**Work required:**
The answer should be a single number: how many lines of the entries below hold the word "雜阿含經".

**Input:**

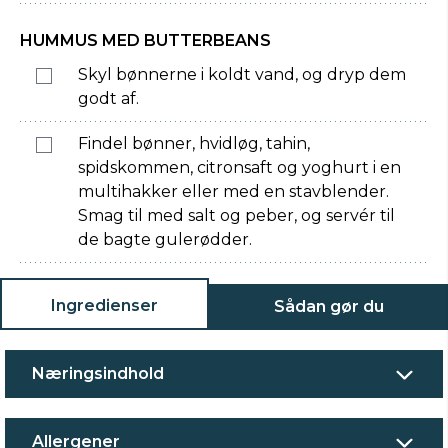
HUMMUS MED BUTTERBEANS
Skyl bønnerne i koldt vand, og dryp dem
godt af.
Findel bønner, hvidløg, tahin,
spidskommen, citronsaft og yoghurt i en
multihakker eller med en stavblender.
Smag til med salt og peber, og servér til
de bagte gulerødder.
Ingredienser
Sådan gør du
Næringsindhold
Allergener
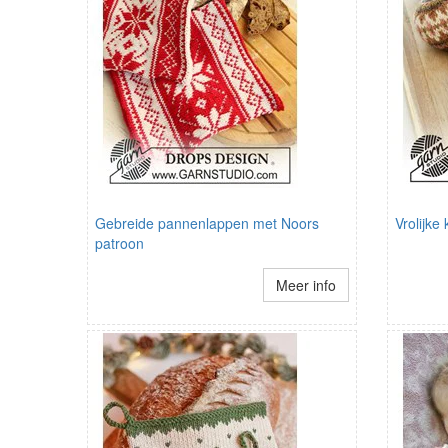
Gebreide pannenlappen met Noors
Vrolijke
patroon
Meer info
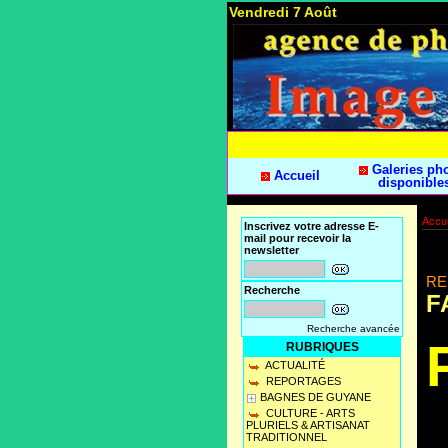
Vendredi 7 Août
Galeries ph
Accueil
disponible
Accue
Inscrivez votre adresse E-
mail pour recevoir la
newsletter
RE
Recherche
F
Recherche avancée
RUBRIQUES
ACTUALITÉ
REPORTAGES
BAGNES DE GUYANE
CULTURE - ARTS
PLURIELS & ARTISANAT
TRADITIONNEL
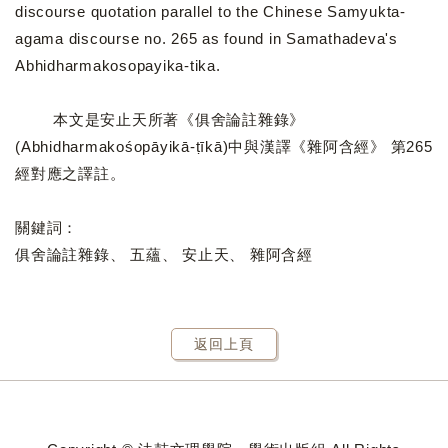
discourse quotation parallel to the Chinese Samyukta-
agama discourse no. 265 as found in Samathadeva's
Abhidharmakosopayika-tika.
本文是安止天所著《俱舍論註雜錄》
(Abhidharmakośopāyikā-ṭīkā)中與漢譯《雜阿含經》 第265
經對應之譯註。
關鍵詞：
俱舍論註雜錄、 五蘊、 安止天、 雜阿含經
返回上頁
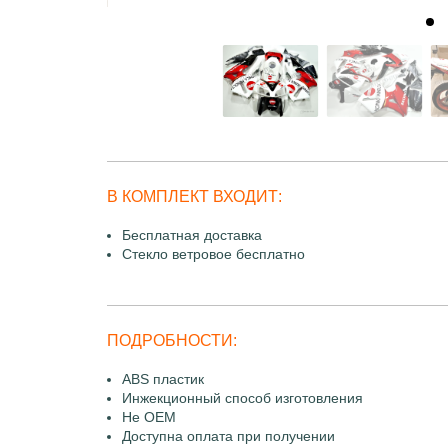
В КОМПЛЕКТ ВХОДИТ:
Бесплатная доставка
Стекло ветровое бесплатно
ПОДРОБНОСТИ:
ABS пластик
Инжекционный способ изготовления
Не OEM
Доступна оплата при получении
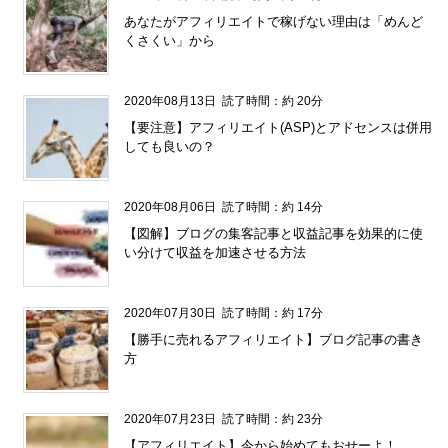
あなたがアフィリエイトで稼げない理由は「めんど
くさくい」から
2020年08月13日
読了時間：約 20分
【要注意】アフィリエイト(ASP)とアドセンスは併用
しても良いの？
2020年08月06日
読了時間：約 14分
【図解】ブログの集客記事と収益記事を効果的に使
い分けて収益を加速させる方法
2020年07月30日
読了時間：約 17分
【勝手に売れるアフィリエイト】ブログ記事の書き
方
2020年07月23日
読了時間：約 23分
【アフィリエイト】今から始めてもおせーよ！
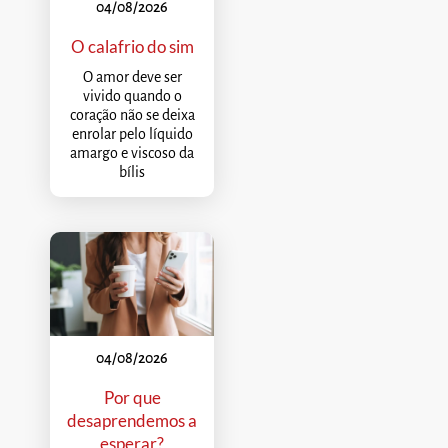
04/08/2026
O calafrio do sim
O amor deve ser
vivido quando o
coração não se deixa
enrolar pelo líquido
amargo e viscoso da
bílis
04/08/2026
Por que
desaprendemos a
esperar?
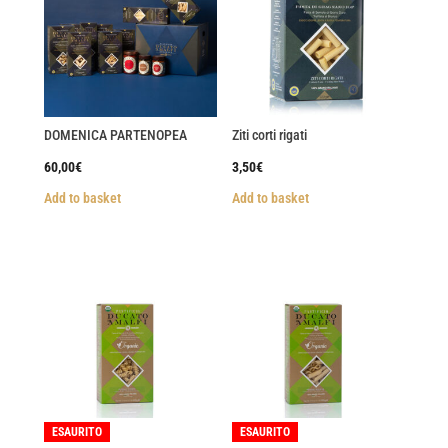
DOMENICA PARTENOPEA
Ziti corti rigati
60,00
€
3,50
€
Add to basket
Add to basket
ESAURITO
ESAURITO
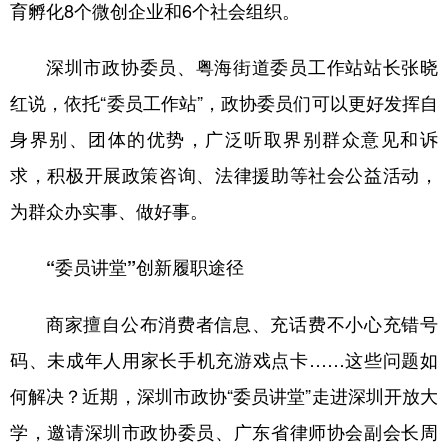
育孵化8个微创企业和6个社会组织。
深圳市政协委员、粤海街道委员工作站站长张晓
红说，依托“委员工作站”，政协委员们可以更好发挥自
身界别、团体的优势，广泛听取界别群众意见和诉
求，积极开展政策咨询、法律援助等社会公益活动，
为群众办实事、做好事。
“委员讲堂”创新履职途径
商家擅自公布消费者信息、充话费不小心充错号
码、未成年人用家长手机充游戏点卡……这些问题如
何解决？近期，深圳市政协“委员讲堂”走进深圳开放大
学，邀请深圳市政协委员、广东省律师协会副会长周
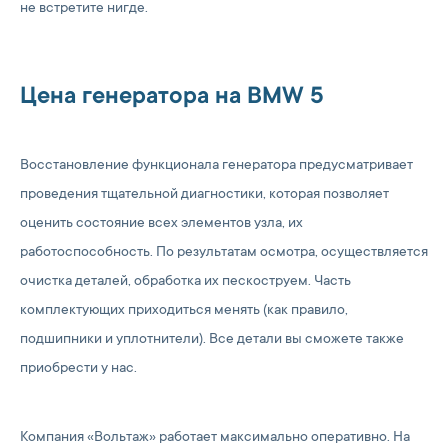
не встретите нигде.
Цена генератора на BMW 5
Восстановление функционала генератора предусматривает
проведения тщательной диагностики, которая позволяет
оценить состояние всех элементов узла, их
работоспособность. По результатам осмотра, осуществляется
очистка деталей, обработка их пескоструем. Часть
комплектующих приходиться менять (как правило,
подшипники и уплотнители). Все детали вы сможете также
приобрести у нас.
Компания «Вольтаж» работает максимально оперативно. На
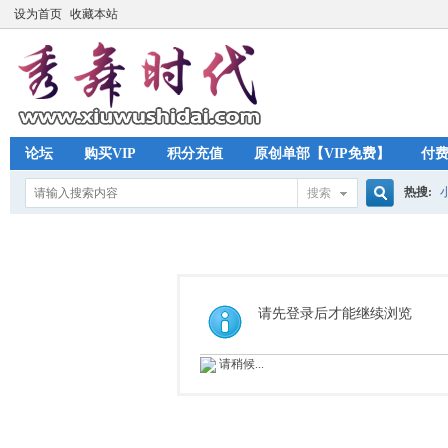
设为首页
收藏本站
论坛
购买VIP
积分充值
原创单部【VIP免费】
付
热搜:
搜索
搜
索
请先登录后才能继续浏览
请稍候...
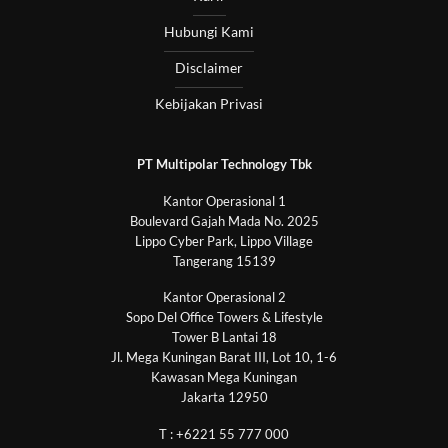
Hubungi Kami
Disclaimer
Kebijakan Privasi
PT Multipolar Technology Tbk
Kantor Operasional 1
Boulevard Gajah Mada No. 2025
Lippo Cyber Park, Lippo Village
Tangerang 15139
Kantor Operasional 2
Sopo Del Office Towers & Lifestyle
Tower B Lantai 18
Jl. Mega Kuningan Barat III, Lot 10, 1-6
Kawasan Mega Kuningan
Jakarta 12950
T : +6221 55 777 000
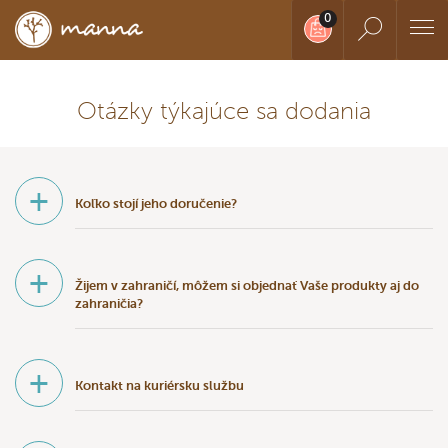
Otázky týkajúce sa dodania
+
Koľko stojí jeho doručenie?
+
Žijem v zahraničí, môžem si objednať Vaše produkty aj do
zahraničia?
+
Kontakt na kuriérsku službu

**Response box:**
2